What is the advantage of precast concrete compared to cast in-situ?
Even on the most practical level, where space is invariably restricted on site, nobody wants materials taking up room when they’re not needed.
Having your concrete panels delivered, ready for commencement, ticks all the boxes for minimising time and cost, with speed of construction greatly accelerated. At the 800,000m3 Doe Park Reservoir in Yorkshire, for example, we reduced the upgrade of a wave wall from 12 months to just six by minimising the amount of steel fixing required on site. Precast concrete also provided another benefit by (instead of traditional masonry) having its exposed external faces finished with masonry-effect formliner to blend in with the local environment. Alone, this more sustainable and aesthetically-pleasing option saved £70,000.
How green is precast concrete?
Precast is extremely sustainable, made of natural raw materials (stones, gravels, sand, cement), available almost everywhere and in an enormous quantity. Compared with other construction materials, precast concrete minimises the whole life cycle impact on the environment and can be re-used or recycled almost entirely.
Wastage is also very much reduced. Before anything arrives at a construction site, reinforcement placing and curing methods are all carried out under finite, undercover factory-controlled conditions for manufacture, where a specified mix can be monitored and varied at the flick of a switch. In addition, rigorous structural testing by independent laboratories can verify specification and strength, whilst reusable moulds and a big reduction in transport costs also help meet green credential requirements with ease.
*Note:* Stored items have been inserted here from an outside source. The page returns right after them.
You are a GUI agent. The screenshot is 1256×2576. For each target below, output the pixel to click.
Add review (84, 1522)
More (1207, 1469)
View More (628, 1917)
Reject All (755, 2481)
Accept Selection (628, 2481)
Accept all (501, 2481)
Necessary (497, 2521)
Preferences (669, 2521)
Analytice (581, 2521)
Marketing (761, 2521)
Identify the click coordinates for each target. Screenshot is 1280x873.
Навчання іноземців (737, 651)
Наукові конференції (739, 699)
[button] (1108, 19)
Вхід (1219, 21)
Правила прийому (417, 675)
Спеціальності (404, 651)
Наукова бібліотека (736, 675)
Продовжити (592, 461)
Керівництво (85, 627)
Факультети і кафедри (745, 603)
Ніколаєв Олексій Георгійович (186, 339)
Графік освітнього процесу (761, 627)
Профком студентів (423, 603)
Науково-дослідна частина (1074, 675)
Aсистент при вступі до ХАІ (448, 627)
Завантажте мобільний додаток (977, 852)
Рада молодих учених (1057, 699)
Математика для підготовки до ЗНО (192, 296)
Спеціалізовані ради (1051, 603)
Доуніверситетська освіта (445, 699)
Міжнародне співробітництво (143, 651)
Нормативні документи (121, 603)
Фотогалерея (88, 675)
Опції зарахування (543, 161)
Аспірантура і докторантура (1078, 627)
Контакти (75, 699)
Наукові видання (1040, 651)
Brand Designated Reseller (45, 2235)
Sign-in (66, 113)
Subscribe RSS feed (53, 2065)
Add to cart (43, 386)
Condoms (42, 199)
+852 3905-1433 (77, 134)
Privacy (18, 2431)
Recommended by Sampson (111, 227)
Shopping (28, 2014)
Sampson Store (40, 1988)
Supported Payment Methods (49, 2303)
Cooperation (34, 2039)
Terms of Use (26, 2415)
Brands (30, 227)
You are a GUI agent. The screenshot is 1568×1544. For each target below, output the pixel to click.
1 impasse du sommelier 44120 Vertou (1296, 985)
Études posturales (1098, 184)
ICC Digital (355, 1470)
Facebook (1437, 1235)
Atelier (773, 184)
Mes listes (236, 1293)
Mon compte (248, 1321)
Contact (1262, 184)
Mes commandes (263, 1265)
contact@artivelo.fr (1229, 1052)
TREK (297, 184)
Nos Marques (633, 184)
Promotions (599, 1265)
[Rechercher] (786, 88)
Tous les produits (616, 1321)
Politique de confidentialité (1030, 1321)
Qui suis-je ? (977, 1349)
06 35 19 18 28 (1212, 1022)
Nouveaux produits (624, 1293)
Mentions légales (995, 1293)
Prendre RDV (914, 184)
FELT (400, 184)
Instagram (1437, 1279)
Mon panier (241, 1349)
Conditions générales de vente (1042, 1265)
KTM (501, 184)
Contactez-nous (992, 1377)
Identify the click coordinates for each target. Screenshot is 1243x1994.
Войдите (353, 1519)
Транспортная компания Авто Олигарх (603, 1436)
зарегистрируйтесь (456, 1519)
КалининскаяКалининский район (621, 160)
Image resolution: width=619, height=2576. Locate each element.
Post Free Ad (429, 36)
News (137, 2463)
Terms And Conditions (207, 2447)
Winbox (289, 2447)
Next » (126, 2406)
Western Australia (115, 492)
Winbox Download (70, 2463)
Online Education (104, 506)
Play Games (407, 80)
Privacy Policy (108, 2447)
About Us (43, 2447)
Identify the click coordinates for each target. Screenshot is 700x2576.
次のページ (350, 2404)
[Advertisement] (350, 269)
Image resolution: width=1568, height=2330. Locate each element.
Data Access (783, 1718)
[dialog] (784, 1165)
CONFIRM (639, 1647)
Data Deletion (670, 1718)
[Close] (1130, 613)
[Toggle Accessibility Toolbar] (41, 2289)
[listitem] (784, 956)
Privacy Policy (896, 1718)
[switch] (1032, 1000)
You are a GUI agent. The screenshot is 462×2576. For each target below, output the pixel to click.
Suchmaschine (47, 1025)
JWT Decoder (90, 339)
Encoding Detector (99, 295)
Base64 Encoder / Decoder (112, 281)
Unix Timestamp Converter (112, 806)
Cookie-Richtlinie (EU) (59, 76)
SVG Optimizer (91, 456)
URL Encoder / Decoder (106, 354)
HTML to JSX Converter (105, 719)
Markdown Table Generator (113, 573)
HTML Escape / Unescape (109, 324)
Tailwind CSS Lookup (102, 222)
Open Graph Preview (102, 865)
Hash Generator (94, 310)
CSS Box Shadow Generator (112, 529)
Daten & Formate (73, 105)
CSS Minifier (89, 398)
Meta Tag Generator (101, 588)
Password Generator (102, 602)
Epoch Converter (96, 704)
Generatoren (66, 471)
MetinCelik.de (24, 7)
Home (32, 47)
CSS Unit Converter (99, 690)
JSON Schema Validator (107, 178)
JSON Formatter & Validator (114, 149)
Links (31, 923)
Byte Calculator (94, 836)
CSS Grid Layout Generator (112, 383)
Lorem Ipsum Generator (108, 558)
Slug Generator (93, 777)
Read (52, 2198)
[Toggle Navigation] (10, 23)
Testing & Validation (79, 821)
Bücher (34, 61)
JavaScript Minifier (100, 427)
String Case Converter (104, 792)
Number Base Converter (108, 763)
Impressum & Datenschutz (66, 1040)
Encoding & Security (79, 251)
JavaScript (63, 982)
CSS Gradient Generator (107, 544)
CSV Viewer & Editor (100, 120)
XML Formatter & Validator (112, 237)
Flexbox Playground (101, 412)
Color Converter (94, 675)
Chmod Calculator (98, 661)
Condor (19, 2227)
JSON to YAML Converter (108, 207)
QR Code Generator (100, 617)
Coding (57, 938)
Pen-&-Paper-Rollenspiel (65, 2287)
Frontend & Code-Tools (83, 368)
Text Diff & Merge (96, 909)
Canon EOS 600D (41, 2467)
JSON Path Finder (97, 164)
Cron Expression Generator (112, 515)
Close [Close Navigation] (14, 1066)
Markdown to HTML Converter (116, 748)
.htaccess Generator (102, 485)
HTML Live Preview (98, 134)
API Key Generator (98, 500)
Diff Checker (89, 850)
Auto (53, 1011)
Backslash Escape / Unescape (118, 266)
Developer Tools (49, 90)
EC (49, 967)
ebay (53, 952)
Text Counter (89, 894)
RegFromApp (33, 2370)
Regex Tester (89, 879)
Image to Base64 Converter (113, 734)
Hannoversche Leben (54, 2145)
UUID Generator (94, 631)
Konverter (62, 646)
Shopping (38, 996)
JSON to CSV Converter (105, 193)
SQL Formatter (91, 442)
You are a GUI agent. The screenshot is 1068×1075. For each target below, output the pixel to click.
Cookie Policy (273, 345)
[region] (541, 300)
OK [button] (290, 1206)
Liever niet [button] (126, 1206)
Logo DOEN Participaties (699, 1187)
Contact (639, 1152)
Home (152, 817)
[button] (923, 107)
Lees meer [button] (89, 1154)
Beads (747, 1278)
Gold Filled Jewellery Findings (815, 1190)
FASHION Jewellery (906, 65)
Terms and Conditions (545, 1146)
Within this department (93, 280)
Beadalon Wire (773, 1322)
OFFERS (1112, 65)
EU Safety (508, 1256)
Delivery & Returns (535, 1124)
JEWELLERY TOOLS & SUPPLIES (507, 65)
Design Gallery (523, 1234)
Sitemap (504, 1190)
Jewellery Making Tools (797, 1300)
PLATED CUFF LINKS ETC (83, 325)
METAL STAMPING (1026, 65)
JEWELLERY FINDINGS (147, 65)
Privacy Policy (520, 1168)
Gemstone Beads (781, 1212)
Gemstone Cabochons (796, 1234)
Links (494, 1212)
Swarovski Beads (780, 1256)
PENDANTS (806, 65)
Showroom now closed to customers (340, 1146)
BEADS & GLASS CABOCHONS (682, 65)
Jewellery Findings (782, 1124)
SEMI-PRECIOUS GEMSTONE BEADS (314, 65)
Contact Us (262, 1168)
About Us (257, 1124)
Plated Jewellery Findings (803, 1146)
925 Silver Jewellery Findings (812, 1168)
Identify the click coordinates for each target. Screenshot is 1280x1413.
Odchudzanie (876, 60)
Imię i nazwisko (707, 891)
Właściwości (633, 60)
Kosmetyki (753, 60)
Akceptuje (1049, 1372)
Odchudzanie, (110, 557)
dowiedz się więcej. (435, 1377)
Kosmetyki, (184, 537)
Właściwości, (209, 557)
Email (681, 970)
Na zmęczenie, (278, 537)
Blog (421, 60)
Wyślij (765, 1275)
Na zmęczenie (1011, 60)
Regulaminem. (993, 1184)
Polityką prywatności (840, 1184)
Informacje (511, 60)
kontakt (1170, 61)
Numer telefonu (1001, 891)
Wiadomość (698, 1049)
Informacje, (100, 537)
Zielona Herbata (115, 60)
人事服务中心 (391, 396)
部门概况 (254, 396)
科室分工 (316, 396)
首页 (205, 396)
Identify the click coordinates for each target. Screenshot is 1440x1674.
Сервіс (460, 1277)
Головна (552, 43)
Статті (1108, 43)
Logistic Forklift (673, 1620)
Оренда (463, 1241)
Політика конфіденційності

Is precast preferable to post-tension concreting?
Post-tension relies on the integrity of its internal steel tines which can be susceptible to rust and catastrophic failure. The well-documented ‘daisy’ effect, whereby panels have collapsed to form such a circular flower pattern is usually caused by factors such as walls cracking, tendon damage, ingress of water into tendon ducts, as well as drilling and cutting of existing sections. There are many of these types of tanks already in operation throughout the UK, and the simultaneous occurrence of these factors is rare. The problem is, though, that where the steel cables are enclosed it is difficult to monitor corrosion within the units. With precast units, during the development phase, destructive testing can eliminate this, and if there is ever a problem with a precast concrete tank, the evidence is apparent and repair work can be carried out immediately, eliminating the possibility of total failure.
Is precast concrete suitable for anaerobic digesters?
Yes. Concrete is now being used extensively for tanks within the AD industry, capable of adopting a circular or square/rectangular format, as well as the ability to work below ground.
With the added requirement of feed storage for digesters, precast walls can again meet these needs. However, design is the key. The footprint on some schemes can appear unnecessarily large. This may not seem like a major issue but space can soon be at a premium and it seems unwise to create a problem so easily avoided at the design stage. We recently received an enquiry for a feed storage width of 48m. To achieve this, the clients’ plans showed an overall construction width for the walls of 64m using almost 35% more material space and cost than a conventional precast vertical wall.
Precast can be applied to meet numerous design criteria and, in addition to tanks, can be used in a wide variety of applications: walls, roofs and end-walls to name but a few. The modularity of precast means installation is faster and there is no waiting for it to gain its design strength. As with any construction, early involvement is always an advantage, but precast will always offer more options - and will reduce the overall cost of a project.